■ Exercise:
Report each line of the records below that uses the word "vimeo".

START Information given

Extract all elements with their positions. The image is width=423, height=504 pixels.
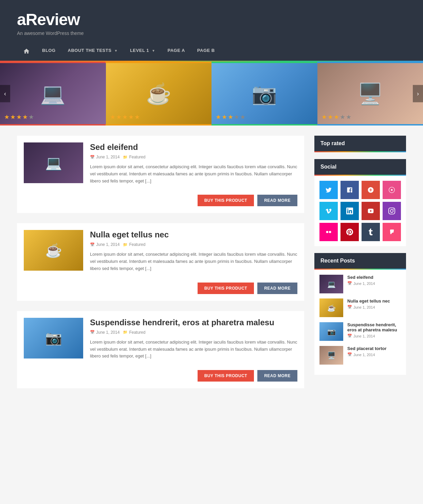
vimeo-icon (325, 208, 332, 214)
article-3-meta: 📅 June 1, 2014 📁 Featured (90, 330, 297, 335)
folder-icon: 📁 (123, 155, 128, 159)
article-1-thumbnail: 💻 (24, 142, 83, 183)
dribbble-button[interactable] (383, 181, 401, 199)
nav-level1-arrow: ▼ (152, 49, 155, 53)
tumblr-button[interactable] (362, 223, 380, 241)
article-2-meta: 📅 June 1, 2014 📁 Featured (90, 242, 297, 247)
nav-about-link[interactable]: ABOUT THE TESTS ▼ (62, 43, 124, 58)
article-1-buy-button[interactable]: BUY THIS PRODUCT (198, 195, 254, 206)
site-header: aReview An awesome WordPress theme (0, 0, 423, 43)
recent-post-1-date: 📅 June 1, 2014 (347, 281, 375, 286)
article-2-excerpt: Lorem ipsum dolor sit amet, consectetur … (90, 251, 297, 272)
article-3-meta-group: Suspendisse hendrerit, eros at pharetra … (90, 318, 297, 360)
article-1-title: Sed eleifend (90, 142, 297, 152)
site-title: aReview (17, 10, 406, 29)
slider-prev-button[interactable]: ‹ (0, 85, 10, 102)
recent-post-3-title: Suspendisse hendrerit, eros at pharetra … (347, 322, 401, 332)
recent-post-1: 💻 Sed eleifend 📅 June 1, 2014 (319, 275, 401, 293)
recent-posts-header: Recent Posts (314, 253, 406, 270)
article-3-read-button[interactable]: READ MORE (257, 370, 297, 382)
pinterest-button[interactable] (341, 223, 359, 241)
home-icon (23, 48, 30, 55)
slide-2-stars: ★ ★ ★ ★ ★ (110, 113, 140, 121)
flickr-button[interactable] (319, 223, 338, 241)
recent-post-2-thumb: ☕ (319, 298, 343, 317)
recent-posts-widget: Recent Posts 💻 Sed eleifend 📅 June 1, 20… (314, 253, 406, 375)
slide-4-stars: ★ ★ ★ ★ ★ (321, 113, 351, 121)
slider-section: ‹ 💻 ★ ★ ★ ★ ★ ☕ ★ ★ ★ ★ ★ (0, 63, 423, 124)
main-wrapper: 💻 Sed eleifend 📅 June 1, 2014 📁 Featured (0, 125, 423, 409)
article-1-excerpt: Lorem ipsum dolor sit amet, consectetur … (90, 163, 297, 185)
recent-post-1-info: Sed eleifend 📅 June 1, 2014 (347, 275, 375, 286)
nav-about-arrow: ▼ (114, 49, 118, 53)
calendar-icon-rp4: 📅 (347, 352, 352, 357)
vimeo-button[interactable] (319, 202, 338, 220)
article-2-category-link[interactable]: Featured (129, 242, 145, 247)
article-3-actions: BUY THIS PRODUCT READ MORE (24, 370, 297, 382)
recent-post-1-thumb: 💻 (319, 275, 343, 293)
article-2-top: ☕ Nulla eget tellus nec 📅 June 1, 2014 📁… (24, 230, 297, 272)
slide-1-stars: ★ ★ ★ ★ ★ (4, 113, 34, 121)
article-1-read-button[interactable]: READ MORE (257, 195, 297, 206)
nav-pagea-link[interactable]: PAGE A (161, 43, 191, 58)
twitter-icon (325, 187, 332, 193)
recent-post-2-date: 📅 June 1, 2014 (347, 305, 390, 309)
nav-home-link[interactable] (17, 43, 36, 61)
recent-post-4-thumb: 🖥️ (319, 346, 343, 365)
article-2-meta-group: Nulla eget tellus nec 📅 June 1, 2014 📁 F… (90, 230, 297, 272)
svg-point-1 (391, 189, 393, 191)
article-1: 💻 Sed eleifend 📅 June 1, 2014 📁 Featured (17, 136, 304, 213)
article-3-top: 📷 Suspendisse hendrerit, eros at pharetr… (24, 318, 297, 360)
slider-next-button[interactable]: › (413, 85, 423, 102)
google-plus-icon (367, 187, 374, 193)
instagram-button[interactable] (383, 202, 401, 220)
recent-post-4-title: Sed placerat tortor (347, 346, 387, 351)
article-1-meta-group: Sed eleifend 📅 June 1, 2014 📁 Featured L… (90, 142, 297, 185)
article-1-meta: 📅 June 1, 2014 📁 Featured (90, 155, 297, 159)
social-header: Social (314, 159, 406, 176)
article-2-actions: BUY THIS PRODUCT READ MORE (24, 283, 297, 294)
youtube-button[interactable] (362, 202, 380, 220)
slider-items: 💻 ★ ★ ★ ★ ★ ☕ ★ ★ ★ ★ ★ � (0, 63, 423, 124)
nav-blog-link[interactable]: BLOG (36, 43, 62, 58)
google-plus-button[interactable] (362, 181, 380, 199)
article-3-thumbnail: 📷 (24, 318, 83, 358)
calendar-icon-rp2: 📅 (347, 305, 352, 309)
recent-post-3: 📷 Suspendisse hendrerit, eros at pharetr… (319, 322, 401, 341)
folder-icon-3: 📁 (123, 330, 128, 334)
nav-pageb-link[interactable]: PAGE B (191, 43, 221, 58)
calendar-icon-rp3: 📅 (347, 334, 352, 338)
svg-point-2 (326, 231, 329, 233)
top-rated-widget: Top rated (314, 136, 406, 152)
linkedin-button[interactable] (341, 202, 359, 220)
calendar-icon-rp1: 📅 (347, 281, 352, 286)
article-3-title: Suspendisse hendrerit, eros at pharetra … (90, 318, 297, 327)
top-rated-header: Top rated (314, 136, 406, 152)
twitter-button[interactable] (319, 181, 338, 199)
article-2-buy-button[interactable]: BUY THIS PRODUCT (198, 283, 254, 294)
facebook-button[interactable] (341, 181, 359, 199)
social-grid (319, 181, 401, 241)
recent-post-3-date: 📅 June 1, 2014 (347, 334, 401, 338)
recent-post-4: 🖥️ Sed placerat tortor 📅 June 1, 2014 (319, 346, 401, 365)
flickr-icon (325, 229, 332, 235)
facebook-icon (346, 187, 353, 193)
foursquare-icon (388, 229, 395, 235)
recent-posts-content: 💻 Sed eleifend 📅 June 1, 2014 ☕ (314, 270, 406, 375)
article-3-buy-button[interactable]: BUY THIS PRODUCT (198, 370, 254, 382)
foursquare-button[interactable] (383, 223, 401, 241)
recent-post-3-thumb: 📷 (319, 322, 343, 341)
nav-level1-link[interactable]: LEVEL 1 ▼ (124, 43, 162, 58)
article-1-category-link[interactable]: Featured (129, 155, 145, 159)
recent-post-2: ☕ Nulla eget tellus nec 📅 June 1, 2014 (319, 298, 401, 317)
article-3-category-link[interactable]: Featured (129, 330, 145, 335)
recent-post-2-title: Nulla eget tellus nec (347, 298, 390, 304)
youtube-icon (367, 208, 374, 214)
slide-4: 🖥️ ★ ★ ★ ★ ★ (317, 63, 423, 124)
slide-1: 💻 ★ ★ ★ ★ ★ (0, 63, 106, 124)
article-2-read-button[interactable]: READ MORE (257, 283, 297, 294)
slide-3-stars: ★ ★ ★ ★ ★ (216, 113, 245, 121)
recent-post-1-title: Sed eleifend (347, 275, 375, 280)
article-1-actions: BUY THIS PRODUCT READ MORE (24, 195, 297, 206)
instagram-icon (388, 208, 395, 214)
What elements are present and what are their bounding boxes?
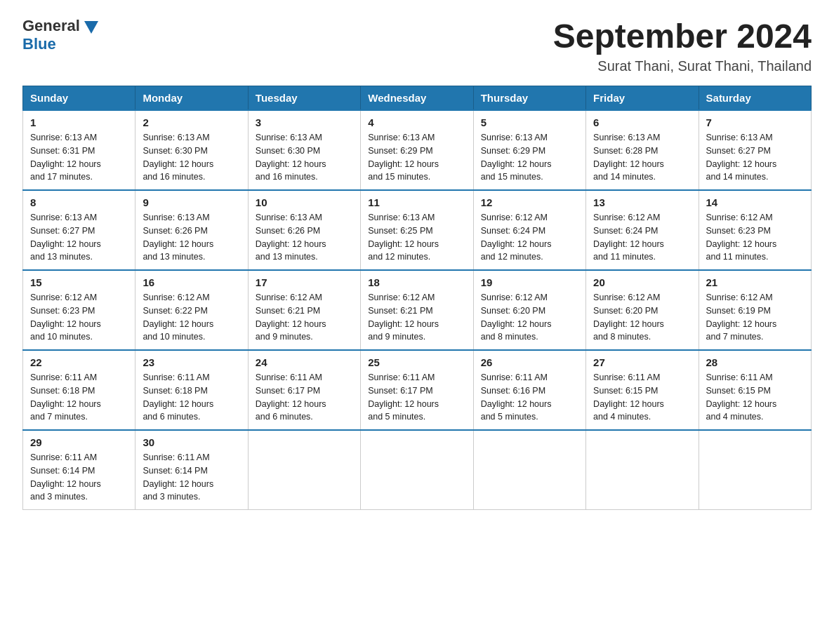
day-info: Sunrise: 6:12 AMSunset: 6:23 PMDaylight:… bbox=[30, 291, 128, 344]
calendar-day-cell: 12Sunrise: 6:12 AMSunset: 6:24 PMDayligh… bbox=[473, 190, 585, 270]
calendar-day-cell: 21Sunrise: 6:12 AMSunset: 6:19 PMDayligh… bbox=[699, 270, 811, 350]
day-info: Sunrise: 6:11 AMSunset: 6:14 PMDaylight:… bbox=[143, 451, 240, 504]
calendar-day-cell bbox=[248, 430, 360, 510]
day-info: Sunrise: 6:12 AMSunset: 6:24 PMDaylight:… bbox=[593, 211, 691, 264]
day-number: 7 bbox=[706, 116, 804, 128]
day-info: Sunrise: 6:12 AMSunset: 6:21 PMDaylight:… bbox=[368, 291, 465, 344]
day-info: Sunrise: 6:11 AMSunset: 6:17 PMDaylight:… bbox=[368, 371, 465, 424]
day-number: 2 bbox=[143, 116, 240, 128]
day-number: 16 bbox=[143, 276, 240, 288]
calendar-day-cell: 30Sunrise: 6:11 AMSunset: 6:14 PMDayligh… bbox=[135, 430, 248, 510]
calendar-day-cell: 22Sunrise: 6:11 AMSunset: 6:18 PMDayligh… bbox=[23, 350, 135, 430]
logo-triangle-icon bbox=[84, 21, 98, 34]
calendar-day-cell: 17Sunrise: 6:12 AMSunset: 6:21 PMDayligh… bbox=[248, 270, 360, 350]
calendar-day-cell bbox=[473, 430, 585, 510]
day-number: 4 bbox=[368, 116, 465, 128]
calendar-day-cell: 26Sunrise: 6:11 AMSunset: 6:16 PMDayligh… bbox=[473, 350, 585, 430]
day-info: Sunrise: 6:11 AMSunset: 6:15 PMDaylight:… bbox=[706, 371, 804, 424]
day-number: 26 bbox=[481, 356, 578, 368]
calendar-header-row: SundayMondayTuesdayWednesdayThursdayFrid… bbox=[23, 86, 812, 111]
calendar-day-cell: 2Sunrise: 6:13 AMSunset: 6:30 PMDaylight… bbox=[135, 110, 248, 190]
day-info: Sunrise: 6:11 AMSunset: 6:17 PMDaylight:… bbox=[256, 371, 353, 424]
day-info: Sunrise: 6:12 AMSunset: 6:19 PMDaylight:… bbox=[706, 291, 804, 344]
day-info: Sunrise: 6:13 AMSunset: 6:26 PMDaylight:… bbox=[256, 211, 353, 264]
logo-blue-text: Blue bbox=[22, 35, 56, 53]
calendar-day-cell: 1Sunrise: 6:13 AMSunset: 6:31 PMDaylight… bbox=[23, 110, 135, 190]
calendar-day-cell bbox=[586, 430, 699, 510]
calendar-day-cell: 24Sunrise: 6:11 AMSunset: 6:17 PMDayligh… bbox=[248, 350, 360, 430]
day-info: Sunrise: 6:12 AMSunset: 6:20 PMDaylight:… bbox=[593, 291, 691, 344]
day-number: 6 bbox=[593, 116, 691, 128]
calendar-day-header: Wednesday bbox=[361, 86, 473, 111]
calendar-week-row: 8Sunrise: 6:13 AMSunset: 6:27 PMDaylight… bbox=[23, 190, 812, 270]
calendar-week-row: 22Sunrise: 6:11 AMSunset: 6:18 PMDayligh… bbox=[23, 350, 812, 430]
day-number: 3 bbox=[256, 116, 353, 128]
day-number: 5 bbox=[481, 116, 578, 128]
day-number: 17 bbox=[256, 276, 353, 288]
day-info: Sunrise: 6:13 AMSunset: 6:30 PMDaylight:… bbox=[256, 131, 353, 184]
main-title: September 2024 bbox=[553, 17, 812, 55]
calendar-day-cell: 19Sunrise: 6:12 AMSunset: 6:20 PMDayligh… bbox=[473, 270, 585, 350]
logo-general-text: General bbox=[22, 17, 80, 35]
calendar-day-cell: 9Sunrise: 6:13 AMSunset: 6:26 PMDaylight… bbox=[135, 190, 248, 270]
day-info: Sunrise: 6:12 AMSunset: 6:22 PMDaylight:… bbox=[143, 291, 240, 344]
calendar-day-cell bbox=[361, 430, 473, 510]
day-info: Sunrise: 6:13 AMSunset: 6:30 PMDaylight:… bbox=[143, 131, 240, 184]
day-number: 20 bbox=[593, 276, 691, 288]
calendar-day-cell: 5Sunrise: 6:13 AMSunset: 6:29 PMDaylight… bbox=[473, 110, 585, 190]
calendar-day-header: Monday bbox=[135, 86, 248, 111]
calendar-day-cell: 11Sunrise: 6:13 AMSunset: 6:25 PMDayligh… bbox=[361, 190, 473, 270]
day-info: Sunrise: 6:11 AMSunset: 6:18 PMDaylight:… bbox=[30, 371, 128, 424]
day-info: Sunrise: 6:11 AMSunset: 6:15 PMDaylight:… bbox=[593, 371, 691, 424]
calendar-day-header: Saturday bbox=[699, 86, 811, 111]
day-info: Sunrise: 6:12 AMSunset: 6:21 PMDaylight:… bbox=[256, 291, 353, 344]
page-header: General Blue September 2024 Surat Thani,… bbox=[22, 17, 812, 74]
calendar-day-cell: 7Sunrise: 6:13 AMSunset: 6:27 PMDaylight… bbox=[699, 110, 811, 190]
day-number: 11 bbox=[368, 196, 465, 208]
day-number: 19 bbox=[481, 276, 578, 288]
calendar-day-cell: 25Sunrise: 6:11 AMSunset: 6:17 PMDayligh… bbox=[361, 350, 473, 430]
day-number: 28 bbox=[706, 356, 804, 368]
day-number: 1 bbox=[30, 116, 128, 128]
calendar-day-cell: 10Sunrise: 6:13 AMSunset: 6:26 PMDayligh… bbox=[248, 190, 360, 270]
day-info: Sunrise: 6:12 AMSunset: 6:24 PMDaylight:… bbox=[481, 211, 578, 264]
day-number: 13 bbox=[593, 196, 691, 208]
day-number: 12 bbox=[481, 196, 578, 208]
day-info: Sunrise: 6:12 AMSunset: 6:20 PMDaylight:… bbox=[481, 291, 578, 344]
calendar-day-cell: 28Sunrise: 6:11 AMSunset: 6:15 PMDayligh… bbox=[699, 350, 811, 430]
calendar-day-cell: 8Sunrise: 6:13 AMSunset: 6:27 PMDaylight… bbox=[23, 190, 135, 270]
day-info: Sunrise: 6:13 AMSunset: 6:29 PMDaylight:… bbox=[481, 131, 578, 184]
calendar-day-header: Friday bbox=[586, 86, 699, 111]
calendar-day-cell: 27Sunrise: 6:11 AMSunset: 6:15 PMDayligh… bbox=[586, 350, 699, 430]
calendar-day-cell: 18Sunrise: 6:12 AMSunset: 6:21 PMDayligh… bbox=[361, 270, 473, 350]
calendar-day-header: Sunday bbox=[23, 86, 135, 111]
day-info: Sunrise: 6:11 AMSunset: 6:16 PMDaylight:… bbox=[481, 371, 578, 424]
calendar-day-cell: 6Sunrise: 6:13 AMSunset: 6:28 PMDaylight… bbox=[586, 110, 699, 190]
calendar-day-cell bbox=[699, 430, 811, 510]
day-number: 27 bbox=[593, 356, 691, 368]
calendar-day-cell: 23Sunrise: 6:11 AMSunset: 6:18 PMDayligh… bbox=[135, 350, 248, 430]
calendar-day-cell: 16Sunrise: 6:12 AMSunset: 6:22 PMDayligh… bbox=[135, 270, 248, 350]
day-info: Sunrise: 6:13 AMSunset: 6:26 PMDaylight:… bbox=[143, 211, 240, 264]
day-info: Sunrise: 6:13 AMSunset: 6:25 PMDaylight:… bbox=[368, 211, 465, 264]
title-block: September 2024 Surat Thani, Surat Thani,… bbox=[553, 17, 812, 74]
calendar-week-row: 15Sunrise: 6:12 AMSunset: 6:23 PMDayligh… bbox=[23, 270, 812, 350]
day-number: 18 bbox=[368, 276, 465, 288]
subtitle: Surat Thani, Surat Thani, Thailand bbox=[553, 58, 812, 74]
calendar-day-header: Tuesday bbox=[248, 86, 360, 111]
day-number: 23 bbox=[143, 356, 240, 368]
day-number: 25 bbox=[368, 356, 465, 368]
calendar-week-row: 1Sunrise: 6:13 AMSunset: 6:31 PMDaylight… bbox=[23, 110, 812, 190]
calendar-day-cell: 15Sunrise: 6:12 AMSunset: 6:23 PMDayligh… bbox=[23, 270, 135, 350]
day-number: 15 bbox=[30, 276, 128, 288]
calendar-day-cell: 3Sunrise: 6:13 AMSunset: 6:30 PMDaylight… bbox=[248, 110, 360, 190]
calendar-table: SundayMondayTuesdayWednesdayThursdayFrid… bbox=[22, 86, 812, 510]
day-number: 21 bbox=[706, 276, 804, 288]
calendar-day-cell: 20Sunrise: 6:12 AMSunset: 6:20 PMDayligh… bbox=[586, 270, 699, 350]
day-info: Sunrise: 6:13 AMSunset: 6:27 PMDaylight:… bbox=[706, 131, 804, 184]
day-number: 29 bbox=[30, 436, 128, 448]
day-number: 14 bbox=[706, 196, 804, 208]
day-number: 10 bbox=[256, 196, 353, 208]
day-info: Sunrise: 6:11 AMSunset: 6:18 PMDaylight:… bbox=[143, 371, 240, 424]
day-number: 24 bbox=[256, 356, 353, 368]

END Information given

■ Answer for this exercise:
vimeo-icon (325, 208, 332, 214)
vimeo-button[interactable] (319, 202, 338, 220)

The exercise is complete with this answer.